» **What needs to be done**:
Up to and including the line containing "Quer uma dose mensal de", retype each line of the listing below exactly, beginning with the first.

* * *

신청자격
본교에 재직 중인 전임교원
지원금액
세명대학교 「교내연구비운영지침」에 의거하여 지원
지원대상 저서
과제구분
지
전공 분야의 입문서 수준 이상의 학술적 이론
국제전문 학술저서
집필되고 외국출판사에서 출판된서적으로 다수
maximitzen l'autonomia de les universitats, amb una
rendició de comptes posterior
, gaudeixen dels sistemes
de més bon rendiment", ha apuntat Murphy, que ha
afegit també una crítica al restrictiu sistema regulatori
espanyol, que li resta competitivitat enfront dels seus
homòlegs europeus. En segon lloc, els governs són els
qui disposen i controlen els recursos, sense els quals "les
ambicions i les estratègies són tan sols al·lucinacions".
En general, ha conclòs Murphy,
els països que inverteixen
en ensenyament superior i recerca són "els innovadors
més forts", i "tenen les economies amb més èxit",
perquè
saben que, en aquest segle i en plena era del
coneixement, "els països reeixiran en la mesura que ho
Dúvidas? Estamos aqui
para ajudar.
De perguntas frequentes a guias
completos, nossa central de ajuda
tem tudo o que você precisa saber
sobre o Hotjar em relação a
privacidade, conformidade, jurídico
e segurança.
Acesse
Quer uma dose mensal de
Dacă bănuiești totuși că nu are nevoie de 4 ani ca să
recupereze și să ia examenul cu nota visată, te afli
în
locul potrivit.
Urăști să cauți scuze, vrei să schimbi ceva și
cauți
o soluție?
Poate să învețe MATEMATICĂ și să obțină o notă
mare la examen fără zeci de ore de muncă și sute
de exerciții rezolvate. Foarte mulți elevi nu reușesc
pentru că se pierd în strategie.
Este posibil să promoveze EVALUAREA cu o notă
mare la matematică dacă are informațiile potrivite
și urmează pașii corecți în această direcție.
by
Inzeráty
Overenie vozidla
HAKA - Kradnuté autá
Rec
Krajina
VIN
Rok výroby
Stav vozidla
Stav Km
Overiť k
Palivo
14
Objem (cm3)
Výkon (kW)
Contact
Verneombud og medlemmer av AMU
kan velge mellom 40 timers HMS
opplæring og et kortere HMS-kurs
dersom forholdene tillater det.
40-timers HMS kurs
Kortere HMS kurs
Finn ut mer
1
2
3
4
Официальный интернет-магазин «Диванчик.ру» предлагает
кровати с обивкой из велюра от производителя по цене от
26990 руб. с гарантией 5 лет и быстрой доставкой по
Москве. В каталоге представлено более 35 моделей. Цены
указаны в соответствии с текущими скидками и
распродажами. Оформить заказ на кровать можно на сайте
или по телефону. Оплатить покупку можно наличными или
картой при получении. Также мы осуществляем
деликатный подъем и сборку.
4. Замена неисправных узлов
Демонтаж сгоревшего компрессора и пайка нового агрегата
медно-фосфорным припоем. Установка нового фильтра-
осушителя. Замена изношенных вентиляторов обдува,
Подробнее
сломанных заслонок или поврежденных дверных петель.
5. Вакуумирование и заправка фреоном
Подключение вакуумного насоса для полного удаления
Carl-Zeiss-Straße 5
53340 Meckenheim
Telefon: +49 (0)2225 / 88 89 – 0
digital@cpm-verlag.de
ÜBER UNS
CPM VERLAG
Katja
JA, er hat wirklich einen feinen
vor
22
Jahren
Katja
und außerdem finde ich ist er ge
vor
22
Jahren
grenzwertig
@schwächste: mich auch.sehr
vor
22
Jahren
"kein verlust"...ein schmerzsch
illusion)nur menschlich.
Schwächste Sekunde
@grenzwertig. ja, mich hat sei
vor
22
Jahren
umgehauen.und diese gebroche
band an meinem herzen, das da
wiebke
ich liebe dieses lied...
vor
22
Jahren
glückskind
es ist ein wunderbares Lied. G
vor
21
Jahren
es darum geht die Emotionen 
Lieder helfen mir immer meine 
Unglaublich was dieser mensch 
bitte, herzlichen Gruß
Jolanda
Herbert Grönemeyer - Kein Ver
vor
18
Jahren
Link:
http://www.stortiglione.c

* * *

» **Solved problem**:
신청자격
본교에 재직 중인 전임교원
지원금액
세명대학교 「교내연구비운영지침」에 의거하여 지원
지원대상 저서
과제구분
지
전공 분야의 입문서 수준 이상의 학술적 이론
국제전문 학술저서
집필되고 외국출판사에서 출판된서적으로 다수
maximitzen l'autonomia de les universitats, amb una
rendició de comptes posterior
, gaudeixen dels sistemes
de més bon rendiment", ha apuntat Murphy, que ha
afegit també una crítica al restrictiu sistema regulatori
espanyol, que li resta competitivitat enfront dels seus
homòlegs europeus. En segon lloc, els governs són els
qui disposen i controlen els recursos, sense els quals "les
ambicions i les estratègies són tan sols al·lucinacions".
En general, ha conclòs Murphy,
els països que inverteixen
en ensenyament superior i recerca són "els innovadors
més forts", i "tenen les economies amb més èxit",
perquè
saben que, en aquest segle i en plena era del
coneixement, "els països reeixiran en la mesura que ho
Dúvidas? Estamos aqui
para ajudar.
De perguntas frequentes a guias
completos, nossa central de ajuda
tem tudo o que você precisa saber
sobre o Hotjar em relação a
privacidade, conformidade, jurídico
e segurança.
Acesse
Quer uma dose mensal de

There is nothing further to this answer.